Неумолчный, дикий вой снарядов. Наглый артобстрел — Враг мечет в тебя железные стрелы, а ты улыбаешься, стоя босиком на льду. Трудно осознать, когда голоден, что ты живой. Когда вокруг, на льду, уже лежат бревна неживых тел. Путь твой, человек, весь изольдел; вдоль снега, труб, и рельсов, и черных, пробитых бомбами крыш пойдешь ты, и я не скажу тебе — прости, ибо прощать тебя нельзя.
Ибо прощать тебя, человек, не за что. Ты ни в чем не виноват. Ты достоин любви лишь за одно только, что ты на свете умрешь.

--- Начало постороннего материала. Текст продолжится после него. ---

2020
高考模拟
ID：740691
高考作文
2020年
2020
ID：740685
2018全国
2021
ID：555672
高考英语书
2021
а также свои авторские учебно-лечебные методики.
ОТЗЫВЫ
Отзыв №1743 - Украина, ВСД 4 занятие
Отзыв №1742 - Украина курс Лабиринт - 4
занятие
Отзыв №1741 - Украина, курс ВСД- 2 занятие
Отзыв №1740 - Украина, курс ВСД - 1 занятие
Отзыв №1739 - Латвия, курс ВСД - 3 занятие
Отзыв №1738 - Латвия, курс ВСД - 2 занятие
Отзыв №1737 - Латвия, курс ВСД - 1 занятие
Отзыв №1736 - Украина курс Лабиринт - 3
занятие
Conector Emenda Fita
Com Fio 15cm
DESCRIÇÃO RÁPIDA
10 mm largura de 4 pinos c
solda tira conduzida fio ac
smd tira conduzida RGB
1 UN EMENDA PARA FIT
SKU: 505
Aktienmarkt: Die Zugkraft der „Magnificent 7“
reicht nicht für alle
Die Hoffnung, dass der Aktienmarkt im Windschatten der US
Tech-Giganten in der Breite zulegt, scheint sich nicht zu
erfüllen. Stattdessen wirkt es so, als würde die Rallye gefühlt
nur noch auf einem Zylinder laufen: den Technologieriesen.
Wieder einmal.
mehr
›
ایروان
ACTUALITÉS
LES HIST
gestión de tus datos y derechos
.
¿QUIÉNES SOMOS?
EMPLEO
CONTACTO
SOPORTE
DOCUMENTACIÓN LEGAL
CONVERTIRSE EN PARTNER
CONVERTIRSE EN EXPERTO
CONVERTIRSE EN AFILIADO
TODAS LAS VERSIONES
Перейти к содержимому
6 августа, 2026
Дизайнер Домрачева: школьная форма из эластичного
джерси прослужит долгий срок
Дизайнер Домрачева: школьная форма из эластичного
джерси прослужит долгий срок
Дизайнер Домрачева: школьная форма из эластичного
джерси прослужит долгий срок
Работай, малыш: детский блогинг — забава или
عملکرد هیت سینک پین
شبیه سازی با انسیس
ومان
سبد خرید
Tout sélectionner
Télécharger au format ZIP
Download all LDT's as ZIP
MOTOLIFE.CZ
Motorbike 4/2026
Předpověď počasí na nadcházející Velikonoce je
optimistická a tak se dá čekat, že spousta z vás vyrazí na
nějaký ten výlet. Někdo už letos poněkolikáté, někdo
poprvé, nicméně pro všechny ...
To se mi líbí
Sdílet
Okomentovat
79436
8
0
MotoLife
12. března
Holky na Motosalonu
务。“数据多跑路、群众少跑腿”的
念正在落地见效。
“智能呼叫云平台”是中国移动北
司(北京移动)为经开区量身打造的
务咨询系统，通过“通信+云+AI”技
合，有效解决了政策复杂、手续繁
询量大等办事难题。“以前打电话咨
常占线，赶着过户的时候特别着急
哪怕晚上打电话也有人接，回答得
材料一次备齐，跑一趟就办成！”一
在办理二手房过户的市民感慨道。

О, Армагеддон, красный Кремль. Трудно волочь санки с водою наяву. Куда легче — во сне. Так давай сделаем все — сном. Сволота, чугунные санки — тащить их — через Ордынку — Маросейку — Волхонку — мимо разбитых, в припадке бешенства и голода, витрин магазинов — до церкви Всех Святых на Кулишках — до Николы на Курьей Ношке — опять на реку, до Замоскворецкого моста — ты слышишь, до моста! — а там и до тюрьмы — до Бутырок — до Лефортова — ты там весной сидел?.. — а камера твоя пуста — и вода в ледяном ведре расплескивает свет и серебро на весь Армагеддон — и люди на снегу, как обгорелые скрюченные спички на белой ладони зимы — они воткнуты в ее ладонь, они недвижно стоят, они голодные, они глядят на сгоревших, голодных детей, на ненужные изломанные, скрепленные проволокой саночки, на воду, застывшую в ведре серебром: они уже мертвы. Они уже на дне Времени, и не тебе, армагеддонский дурачок Рифмадиссо, разбудить их.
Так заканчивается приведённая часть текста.